Assigned task:
All of the data below is to be repeated exactly, except for the pictures.

Provided records:

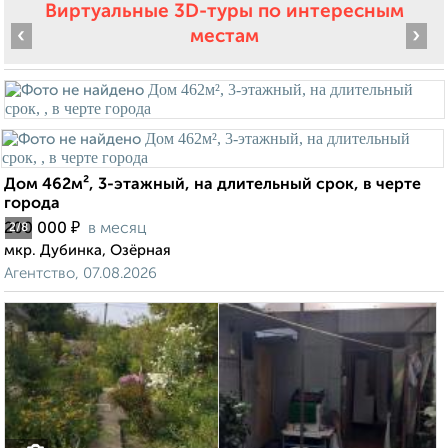
Виртуальные 3D-туры по интересным
‹
›
местам
Дом 462м², 3-этажный, на длительный срок, в черте
города
₽
200 000
в месяц
2
/8
мкр. Дубинка, Озёрная
Агентство, 07.08.2026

Result:
Виртуальные 3D-туры по интересным
‹
›
местам
Дом 462м², 3-этажный, на длительный срок, в черте
города
₽
200 000
в месяц
2
/8
мкр. Дубинка, Озёрная
Агентство, 07.08.2026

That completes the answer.